TASK STATEMENT —
Skip the images and repeat every entry word for word.

DATA PROVIDED —
###
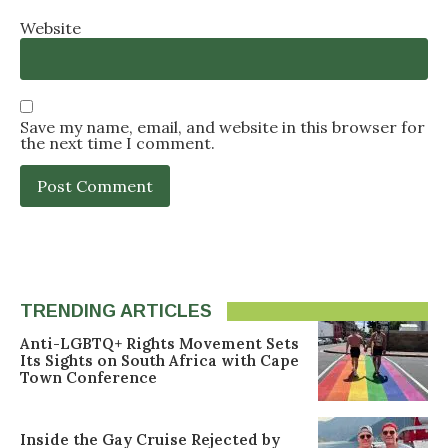
Website
Save my name, email, and website in this browser for
the next time I comment.
TRENDING ARTICLES
Anti-LGBTQ+ Rights Movement Sets
Its Sights on South Africa with Cape
Town Conference
Inside the Gay Cruise Rejected by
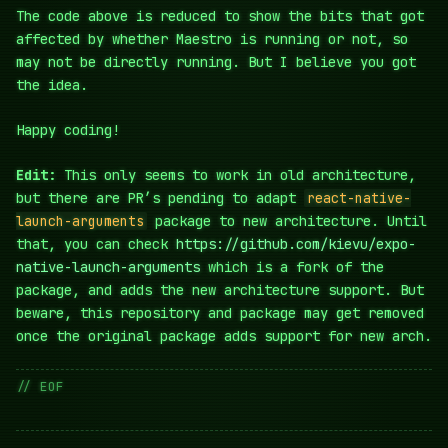
The code above is reduced to show the bits that got
affected by whether Maestro is running or not, so
may not be directly running. But I believe you got
the idea.
Happy coding!
Edit:
This only seems to work in old architecture,
but there are PR’s pending to adapt
react-native-
launch-arguments
package to new architecture. Until
that, you can check
https://github.com/kievu/expo-
native-launch-arguments
which is a fork of the
package, and adds the new architecture support. But
beware, this repository and package may get removed
once the original package adds support for new arch.
// EOF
###
WRITTEN RESPONSE —
Website
Save my name, email, and website in this browser for
the next time I comment.
TRENDING ARTICLES
Anti-LGBTQ+ Rights Movement Sets
Its Sights on South Africa with Cape
Town Conference
Inside the Gay Cruise Rejected by
The code above is reduced to show the bits that got
affected by whether Maestro is running or not, so
may not be directly running. But I believe you got
the idea.
Happy coding!
Edit:
This only seems to work in old architecture,
but there are PR’s pending to adapt
react-native-
launch-arguments
package to new architecture. Until
that, you can check
https://github.com/kievu/expo-
native-launch-arguments
which is a fork of the
package, and adds the new architecture support. But
beware, this repository and package may get removed
once the original package adds support for new arch.
// EOF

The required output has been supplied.